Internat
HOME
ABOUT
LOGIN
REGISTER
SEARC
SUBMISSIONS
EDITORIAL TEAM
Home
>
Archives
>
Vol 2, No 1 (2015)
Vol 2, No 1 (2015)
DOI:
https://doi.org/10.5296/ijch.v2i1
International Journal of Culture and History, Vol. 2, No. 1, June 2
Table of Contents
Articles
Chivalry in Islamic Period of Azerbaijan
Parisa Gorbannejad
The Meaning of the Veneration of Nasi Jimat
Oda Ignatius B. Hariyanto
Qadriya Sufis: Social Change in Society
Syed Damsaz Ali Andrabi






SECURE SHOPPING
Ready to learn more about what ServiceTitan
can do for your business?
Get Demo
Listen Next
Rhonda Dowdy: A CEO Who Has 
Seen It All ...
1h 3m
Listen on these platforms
########
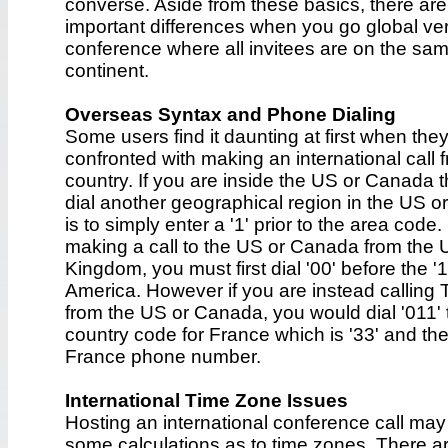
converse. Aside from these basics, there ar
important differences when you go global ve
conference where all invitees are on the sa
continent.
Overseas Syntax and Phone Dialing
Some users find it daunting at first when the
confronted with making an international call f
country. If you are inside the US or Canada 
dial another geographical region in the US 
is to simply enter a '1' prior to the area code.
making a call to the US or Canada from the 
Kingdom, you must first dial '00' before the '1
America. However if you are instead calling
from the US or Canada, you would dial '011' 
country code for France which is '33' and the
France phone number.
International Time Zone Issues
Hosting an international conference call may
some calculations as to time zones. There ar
########
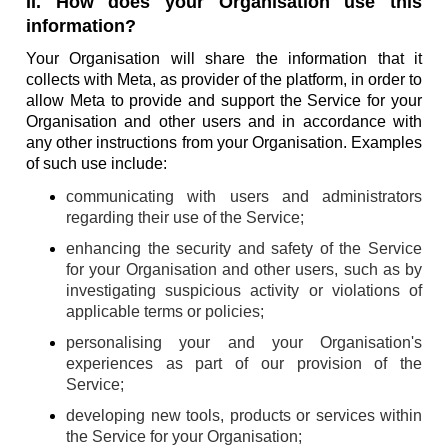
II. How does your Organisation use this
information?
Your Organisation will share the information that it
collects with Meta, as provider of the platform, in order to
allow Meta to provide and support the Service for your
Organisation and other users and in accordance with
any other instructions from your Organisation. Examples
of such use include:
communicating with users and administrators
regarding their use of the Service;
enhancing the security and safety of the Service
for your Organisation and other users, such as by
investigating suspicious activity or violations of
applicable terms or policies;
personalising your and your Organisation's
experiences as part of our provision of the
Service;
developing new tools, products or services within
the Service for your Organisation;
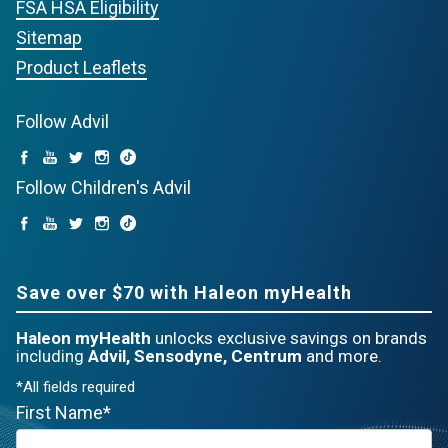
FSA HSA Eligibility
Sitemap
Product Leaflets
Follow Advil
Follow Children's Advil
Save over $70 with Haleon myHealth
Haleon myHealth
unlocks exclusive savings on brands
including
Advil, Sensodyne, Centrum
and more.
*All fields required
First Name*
########
■ **Work item**
Everything above from the line with "SECURE SHOPPING" to the line with "Listen on these platforms", both included, must be repeated exactly, and nothing outside that range.

■ **Solved exercise**
SECURE SHOPPING
Ready to learn more about what ServiceTitan
can do for your business?
Get Demo
Listen Next
Rhonda Dowdy: A CEO Who Has 
Seen It All ...
1h 3m
Listen on these platforms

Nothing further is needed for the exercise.